India_2017

(a) Since $f_n(x)$ has one change of sign, it follows that $f_n(x)=0$ has at most one positive real root by Descartes' Rule. As $f_n(0)=-1<0$ and $f_n(2)=2^n-2^{n-1}-2^{n-2}-\cdots -2-1=1>0$, we see that $f_n(x)=0$ has at least one root between $0$ and $2$. Thus $f_n(x)=0$ has exactly one root ${\alpha }_n$ between $0$ and $2$, $n\ge 2$.

(b) We show that ${\alpha }_n<{\alpha }_{n+1}$, for $n\ge 2$. Because $f_n({\alpha }_n)=0$, we have ${\alpha }_n^n-{\alpha }_n^{n-1}-{\alpha }_n^{n-2}-\cdots -{\alpha }_n-1=0$. Now $f_{n+1}({\alpha }_n)={\alpha }_n({\alpha }_n^n-{\alpha }_n^{n-1}-{\alpha }_n^{n-2}-\cdots -{\alpha }_n-1)-1={\alpha }_n\cdot 0-1=-1<0$. As $f_{n+1}(2)=1>0$, as above, we infer that there is a root of $f_{n+1}(x)=0$ between ${\alpha }_n$ and $2$. Since ${\alpha }_n>0$, we conclude that ${\alpha }_n<{\alpha }_{n+1}<2$, as desired.

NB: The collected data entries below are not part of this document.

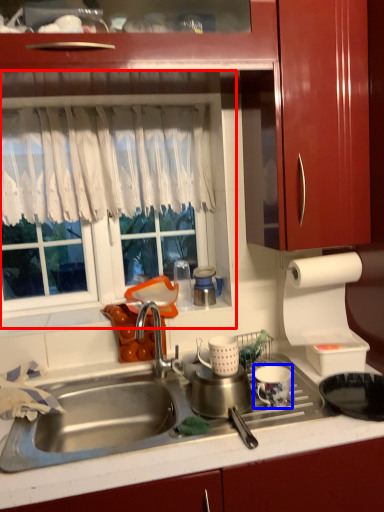 Question: Among these objects, which one is farthest to the camera, window screen (highlighted by a red box) or tableware (highlighted by a blue box)?

Choices:
 (A) window screen
 (B) tableware

Answer: (A) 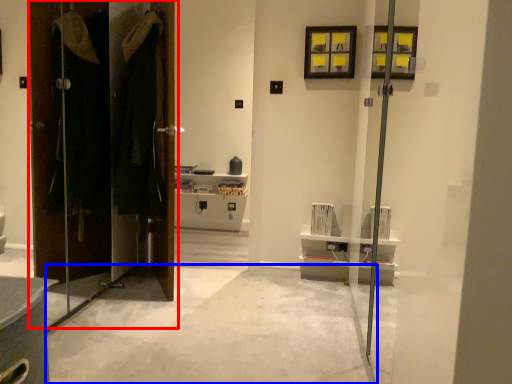 Question: Among these objects, which one is nearest to the camera, door (highlighted by a red box) or concrete (highlighted by a blue box)?

Choices:
 (A) door
 (B) concrete

Answer: (B) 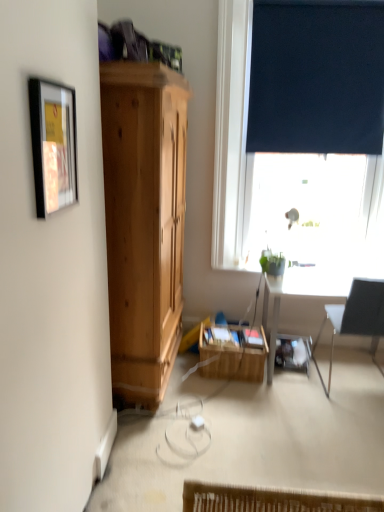 Question: Does dark blue fabric at upper right appear on the right side of black fabric chair at right?

Choices:
 (A) yes
 (B) no

Answer: (B)

Question: Is dark blue fabric at upper right not near black fabric chair at right?

Choices:
 (A) no
 (B) yes

Answer: (B)

Question: Can you confirm if dark blue fabric at upper right is smaller than black fabric chair at right?

Choices:
 (A) yes
 (B) no

Answer: (A)

Question: Is dark blue fabric at upper right turned away from black fabric chair at right?

Choices:
 (A) yes
 (B) no

Answer: (B)

Question: Can you confirm if dark blue fabric at upper right is shorter than black fabric chair at right?

Choices:
 (A) yes
 (B) no

Answer: (B)

Question: Is dark blue fabric at upper right further to the viewer compared to black fabric chair at right?

Choices:
 (A) no
 (B) yes

Answer: (B)

Question: Can you confirm if matte black picture frame at upper left is smaller than dark blue fabric at upper right?

Choices:
 (A) no
 (B) yes

Answer: (B)

Question: Is the position of matte black picture frame at upper left less distant than that of dark blue fabric at upper right?

Choices:
 (A) yes
 (B) no

Answer: (A)

Question: Would you consider matte black picture frame at upper left to be distant from dark blue fabric at upper right?

Choices:
 (A) no
 (B) yes

Answer: (B)

Question: From the image's perspective, is matte black picture frame at upper left below dark blue fabric at upper right?

Choices:
 (A) yes
 (B) no

Answer: (A)

Question: Is matte black picture frame at upper left thinner than dark blue fabric at upper right?

Choices:
 (A) no
 (B) yes

Answer: (A)

Question: Is matte black picture frame at upper left wider than dark blue fabric at upper right?

Choices:
 (A) yes
 (B) no

Answer: (A)

Question: Is dark blue roller blind at upper right outside of black fabric chair at right?

Choices:
 (A) no
 (B) yes

Answer: (B)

(c) Again $$(x-1)f_n(x)=(x-1)(x^n-x^{n-1}-x^{n-2}-\cdots -x-1)=x^{n+1}-2x^n+1.$$ So $${\alpha }_n^{n+1}-2{\alpha }_n^n+1=0,$$ giving ${\alpha }_n=2-\frac{1}{{\alpha }_n^n}\ge 2-\frac{1}{{\alpha }_2^n}=\frac{1+\sqrt{5}}{2}$, where ${\alpha }_2=\frac{1+\sqrt{5}}{2}$, being the positive root of $x^2-x-1=0$. But ${\alpha }_2>1$. So $\frac{1}{{\alpha }_2^n}\to 0$, as $n\to \infty$. Thus, in $2-\frac{1}{{\alpha }_2^n}\le {\alpha }_n<2$, we let $n\to \infty$, to get $$\underset{n\to \infty }{\lim }{\alpha }_n=2.$$